Stored data entries:
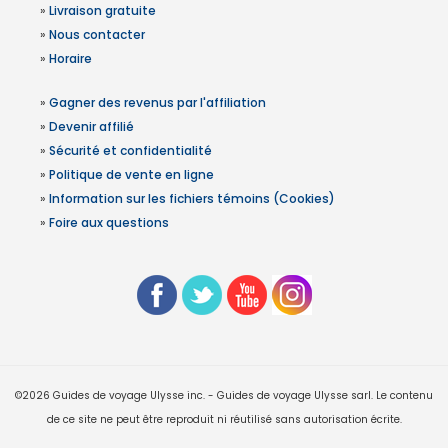
»
Livraison gratuite
»
Nous contacter
»
Horaire
»
Gagner des revenus par l'affiliation
»
Devenir affilié
»
Sécurité et confidentialité
»
Politique de vente en ligne
»
Information sur les fichiers témoins (Cookies)
»
Foire aux questions
©2026 Guides de voyage Ulysse inc. - Guides de voyage Ulysse sarl. Le contenu
de ce site ne peut être reproduit ni réutilisé sans autorisation écrite.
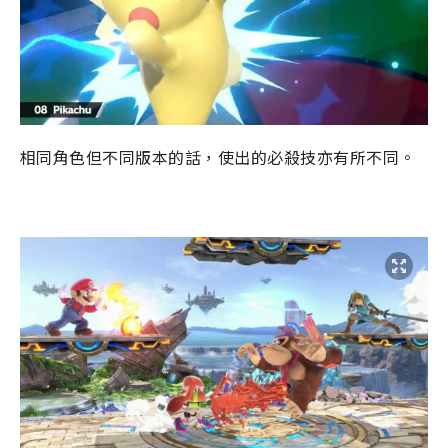
相同角色但不同版本的話，使出的必殺技亦有所不同。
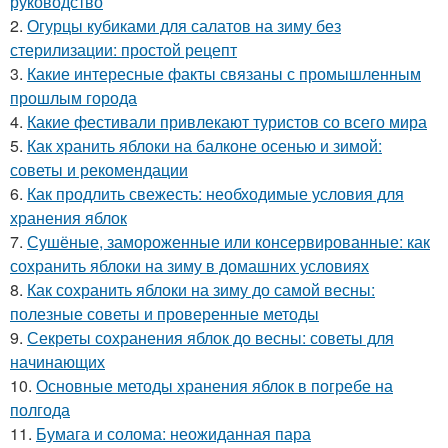
руководство
2.
Огурцы кубиками для салатов на зиму без
стерилизации: простой рецепт
3.
Какие интересные факты связаны с промышленным
прошлым города
4.
Какие фестивали привлекают туристов со всего мира
5.
Как хранить яблоки на балконе осенью и зимой:
советы и рекомендации
6.
Как продлить свежесть: необходимые условия для
хранения яблок
7.
Сушёные, замороженные или консервированные: как
сохранить яблоки на зиму в домашних условиях
8.
Как сохранить яблоки на зиму до самой весны:
полезные советы и проверенные методы
9.
Секреты сохранения яблок до весны: советы для
начинающих
10.
Основные методы хранения яблок в погребе на
полгода
11.
Бумага и солома: неожиданная пара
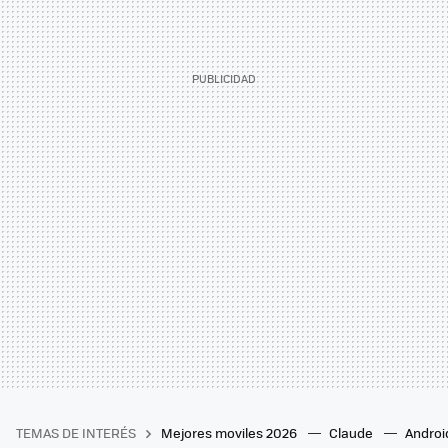
TEMAS DE INTERÉS
Mejores moviles 2026
Claude
Androi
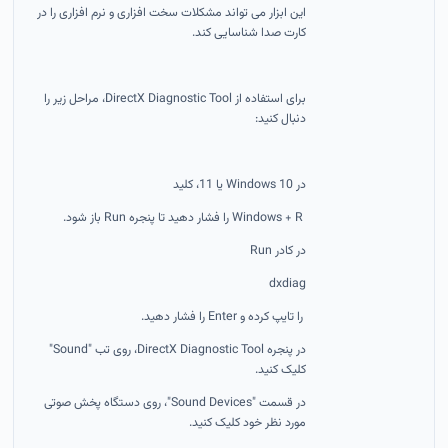
این ابزار می تواند مشکلات سخت افزاری و نرم افزاری را در
کارت صدا شناسایی کند.
برای استفاده از DirectX Diagnostic Tool، مراحل زیر را
دنبال کنید:
در Windows 10 یا 11، کلید
Windows + R را فشار دهید تا پنجره Run باز شود.
در کادر Run
dxdiag
را تایپ کرده و Enter را فشار دهید.
در پنجره DirectX Diagnostic Tool، روی تب "Sound"
کلیک کنید.
در قسمت "Sound Devices"، روی دستگاه پخش صوتی
مورد نظر خود کلیک کنید.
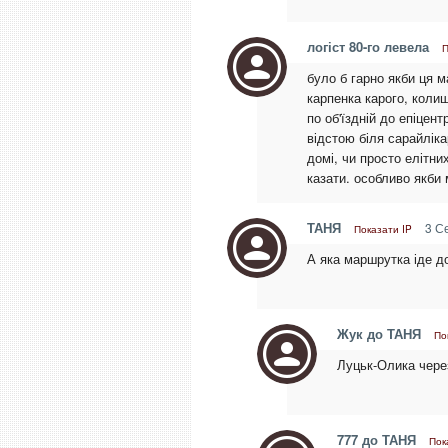
логіст 80-го левела
П
було б гарно якби ця м
карпенка карого, колиш
по об'їздній до епіцен
відстою біля сарайлік
домі, чи просто елітни
казати. особливо якби
ТАНЯ
3 Се
Показати IP
А яка маршрутка іде д
Жук до ТАНЯ
По
Луцьк-Олика чере
777 до ТАНЯ
Пок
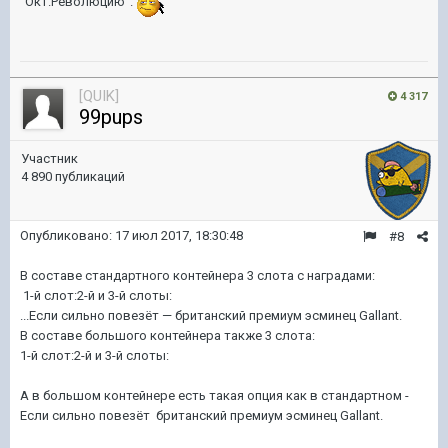
"Окт.Революцию".
[QUIK]
4 317
99pups
Участник
4 890 публикаций
Опубликовано:
17 июл 2017, 18:30:48
#8
В составе стандартного контейнера 3 слота с наградами:
1-й слот:2-й и 3-й слоты:
...Если сильно повезёт — британский премиум эсминец Gallant.
В составе большого контейнера также 3 слота:
1-й слот:2-й и 3-й слоты:
А в большом контейнере есть такая опция как в стандартном -
Если сильно повезёт британский премиум эсминец Gallant.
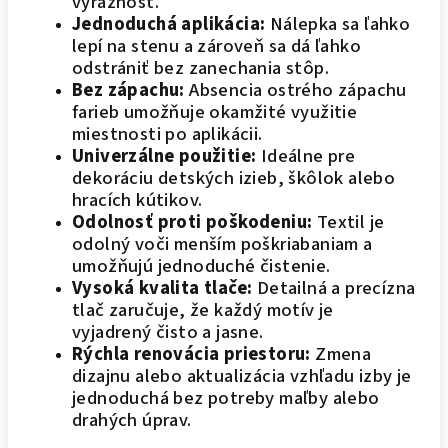
výraznosť.
Jednoduchá aplikácia:
Nálepka sa ľahko
lepí na stenu a zároveň sa dá ľahko
odstrániť bez zanechania stôp.
Bez zápachu:
Absencia ostrého zápachu
farieb umožňuje okamžité využitie
miestnosti po aplikácii.
Univerzálne použitie:
Ideálne pre
dekoráciu detských izieb, škôlok alebo
hracích kútikov.
Odolnosť proti poškodeniu:
Textil je
odolný voči menším poškriabaniam a
umožňujú jednoduché čistenie.
Vysoká kvalita tlače:
Detailná a precízna
tlač zaručuje, že každý motív je
vyjadrený čisto a jasne.
Rýchla renovácia priestoru:
Zmena
dizajnu alebo aktualizácia vzhľadu izby je
jednoduchá bez potreby maľby alebo
drahých úprav.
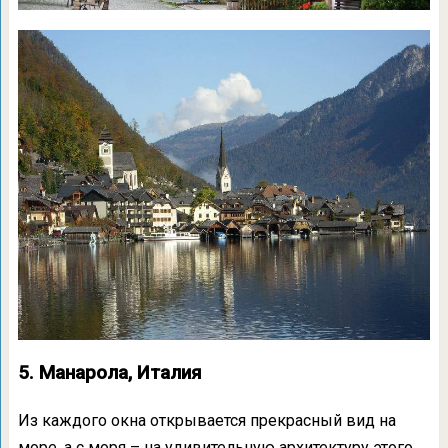
5. Манарола, Италия
Из каждого окна открывается прекрасный вид на
море, а с моря – на удивительную архитектуру этого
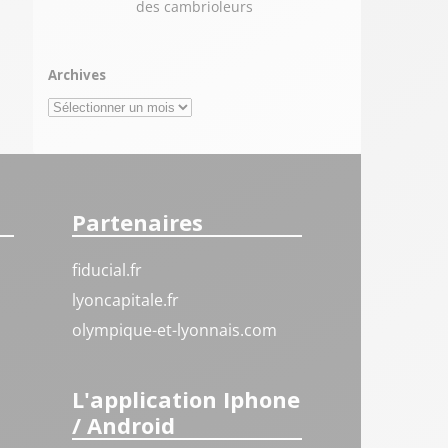
des cambrioleurs
Archives
Archives
Partenaires
fiducial.fr
lyoncapitale.fr
olympique-et-lyonnais.com
L'application Iphone
/ Android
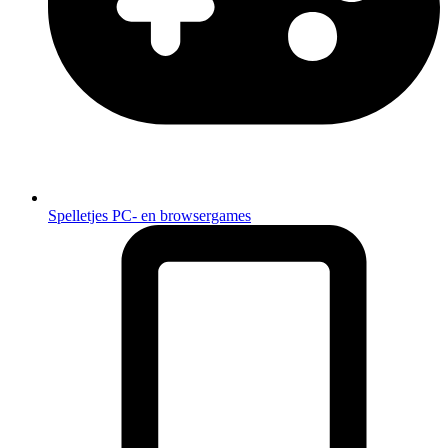
Spelletjes
PC- en browsergames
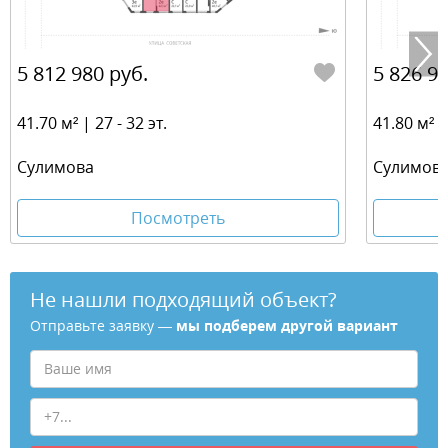
5 812 980 руб.
5 826 92
41.70 м² | 27 - 32 эт.
41.80 м² | 
​Сулимова
​Сулимов
Посмотреть
Не нашли подходящий объект?
Отправьте заявку —
мы подберем другой вариант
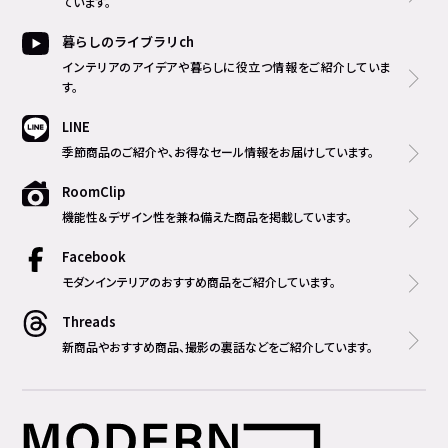
ています。
暮らしのライブラリch
インテリアのアイデアや暮らしに役立つ情報をご紹介していま
す。
LINE
季節商品のご紹介や、お得なセール情報をお届けしています。
RoomClip
機能性＆デザイン性を兼ね備えた商品を掲載しています。
Facebook
モダンインテリアのおすすめ商品をご紹介しています。
Threads
新商品やおすすめ商品、撮影の裏話などをご紹介しています。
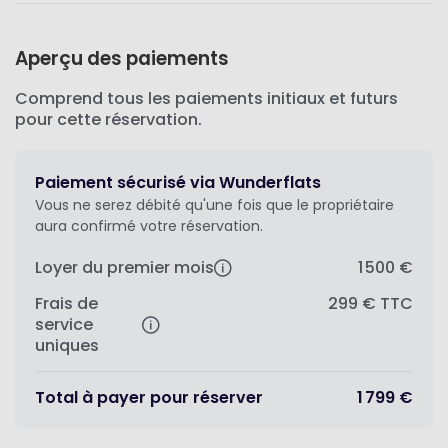
Aperçu des paiements
Comprend tous les paiements initiaux et futurs
pour cette réservation.
Paiement sécurisé via Wunderflats
Vous ne serez débité qu'une fois que le propriétaire
aura confirmé votre réservation.
Loyer du premier mois
1 500 €
Frais de
299 €
TTC
service
uniques
Total à payer pour réserver
1 799 €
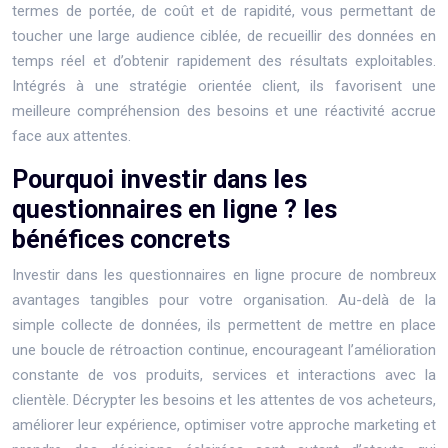
termes de portée, de coût et de rapidité, vous permettant de
toucher une large audience ciblée, de recueillir des données en
temps réel et d’obtenir rapidement des résultats exploitables.
Intégrés à une stratégie orientée client, ils favorisent une
meilleure compréhension des besoins et une réactivité accrue
face aux attentes.
Pourquoi investir dans les
questionnaires en ligne ? les
bénéfices concrets
Investir dans les questionnaires en ligne procure de nombreux
avantages tangibles pour votre organisation. Au-delà de la
simple collecte de données, ils permettent de mettre en place
une boucle de rétroaction continue, encourageant l’amélioration
constante de vos produits, services et interactions avec la
clientèle. Décrypter les besoins et les attentes de vos acheteurs,
améliorer leur expérience, optimiser votre approche marketing et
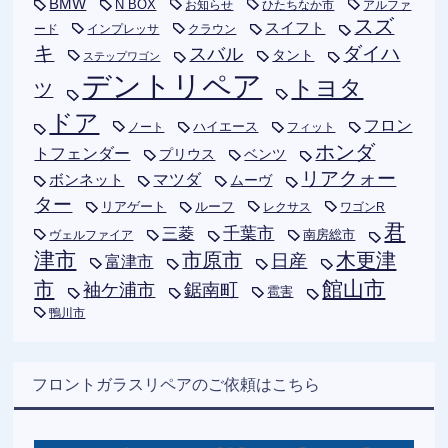
BMW
N BOX
お知らせ
ひたちなか市
アルファ
スズ
スイフト
ード
インプレッサ
クラウン
キ
ダイハ
スバル
タント
ステップワゴン
デントリペア
トヨタ
ツ
ドア
フロン
ハイエース
フィット
ノート
ホンダ
トフェンダー
プリウス
ベンツ
リアクォー
ボンネット
マツダ
ムーヴ
ター
リアゲート
ルーフ
レクサス
ワゴンR
君
千葉市
三菱
南房総市
ヴェルファイア
津市
木更津
市原市
日産
富津市
市
館山市
袖ケ浦市
鋸南町
雹害
鴨川市
フロントガラスリペアのご依頼はこちら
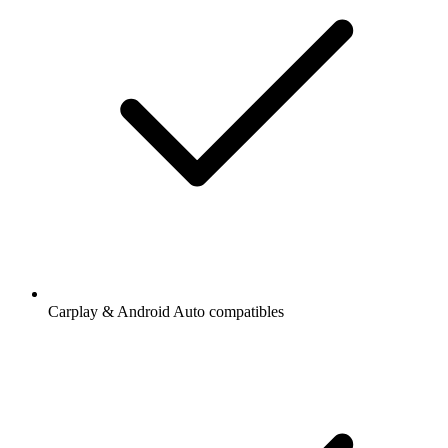
Carplay & Android Auto compatibles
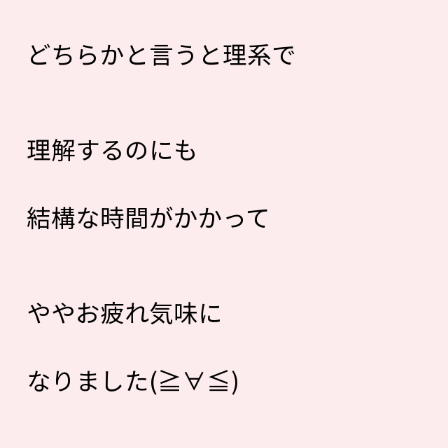
どちらかと言うと理系で
理解するのにも
結構な時間がかかって
ややお疲れ気味に
なりました(≧∀≦)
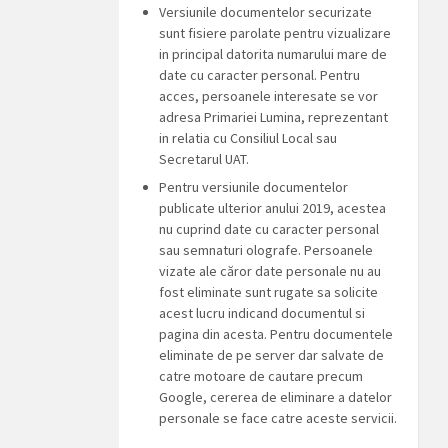
Versiunile documentelor securizate
sunt fisiere parolate pentru vizualizare
in principal datorita numarului mare de
date cu caracter personal. Pentru
acces, persoanele interesate se vor
adresa Primariei Lumina, reprezentant
in relatia cu Consiliul Local sau
Secretarul UAT.
Pentru versiunile documentelor
publicate ulterior anului 2019, acestea
nu cuprind date cu caracter personal
sau semnaturi olografe. Persoanele
vizate ale căror date personale nu au
fost eliminate sunt rugate sa solicite
acest lucru indicand documentul si
pagina din acesta. Pentru documentele
eliminate de pe server dar salvate de
catre motoare de cautare precum
Google, cererea de eliminare a datelor
personale se face catre aceste servicii.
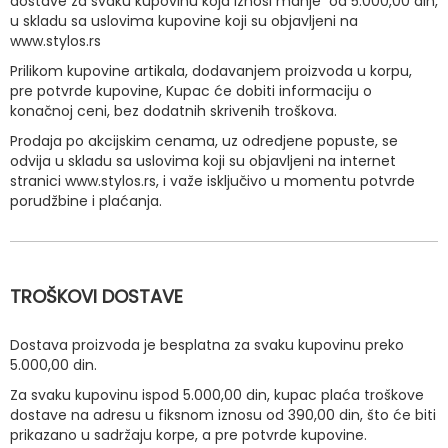
dostave za svaku kupovinu koja iznosi manje od 5.000,00 din,
u skladu sa uslovima kupovine koji su objavljeni na
www.stylos.rs
Prilikom kupovine artikala, dodavanjem proizvoda u korpu,
pre potvrde kupovine, Kupac će dobiti informaciju o
konačnoj ceni, bez dodatnih skrivenih troškova.
Prodaja po akcijskim cenama, uz odredjene popuste, se
odvija u skladu sa uslovima koji su objavljeni na internet
stranici www.stylos.rs, i važe isključivo u momentu potvrde
porudžbine i plaćanja.
TROŠKOVI DOSTAVE
Dostava proizvoda je besplatna za svaku kupovinu preko
5.000,00 din.
Za svaku kupovinu ispod 5.000,00 din, kupac plaća troškove
dostave na adresu u fiksnom iznosu od 390,00 din, što će biti
prikazano u sadržaju korpe, a pre potvrde kupovine.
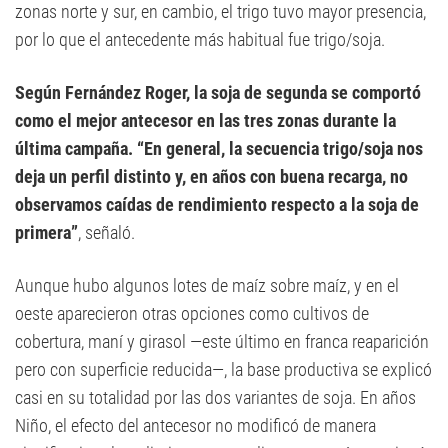
zonas norte y sur, en cambio, el trigo tuvo mayor presencia,
por lo que el antecedente más habitual fue trigo/soja.
Según Fernández Roger, la soja de segunda se comportó
como el mejor antecesor en las tres zonas durante la
última campaña. “En general, la secuencia trigo/soja nos
deja un perfil distinto y, en años con buena recarga, no
observamos caídas de rendimiento respecto a la soja de
primera”
, señaló.
Aunque hubo algunos lotes de maíz sobre maíz, y en el
oeste aparecieron otras opciones como cultivos de
cobertura, maní y girasol —este último en franca reaparición
pero con superficie reducida—, la base productiva se explicó
casi en su totalidad por las dos variantes de soja. En años
Niño, el efecto del antecesor no modificó de manera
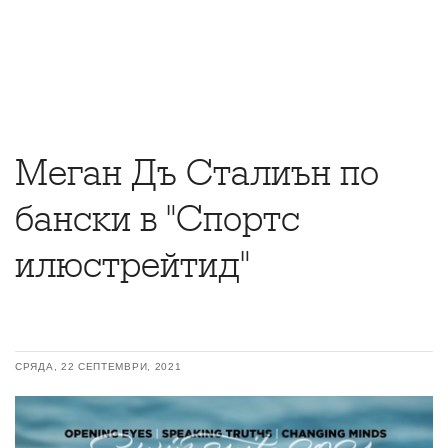
Меган Дъ Сталиън по
бански в "Спортс
илюстрейтид"
СРЯДА, 22 СЕПТЕМВРИ, 2021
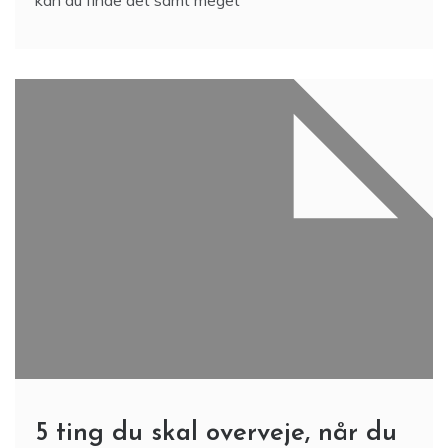
kan du finde det samt meget
5 ting du skal overveje, når du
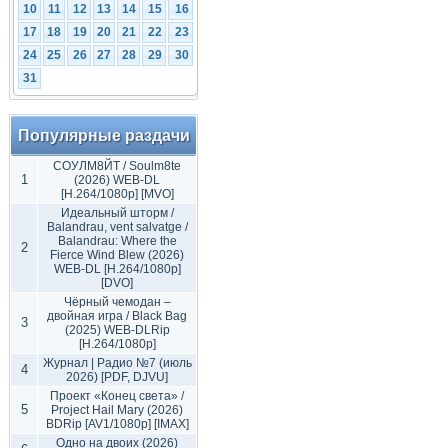
10
11
12
13
14
15
16
17
18
19
20
21
22
23
24
25
26
27
28
29
30
31
Популярные раздачи
СОУЛМ8ЙТ / Soulm8te
1
(2026) WEB-DL
[H.264/1080p] [MVO]
Идеальный шторм /
Balandrau, vent salvatge /
Balandrau: Where the
2
Fierce Wind Blew (2026)
WEB-DL [H.264/1080p]
[DVO]
Чёрный чемодан –
двойная игра / Black Bag
3
(2025) WEB-DLRip
[H.264/1080p]
Журнал | Радио №7 (июль
4
2026) [PDF, DJVU]
Проект «Конец света» /
5
Project Hail Mary (2026)
BDRip [AV1/1080p] [IMAX]
Одно на двоих (2026)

WHAT TO PRODUCE: Lines containing the word "ligne" are to be tallied across the entries above; give only the resulting count.

SOLUTION TO THIS PROBLEM: 3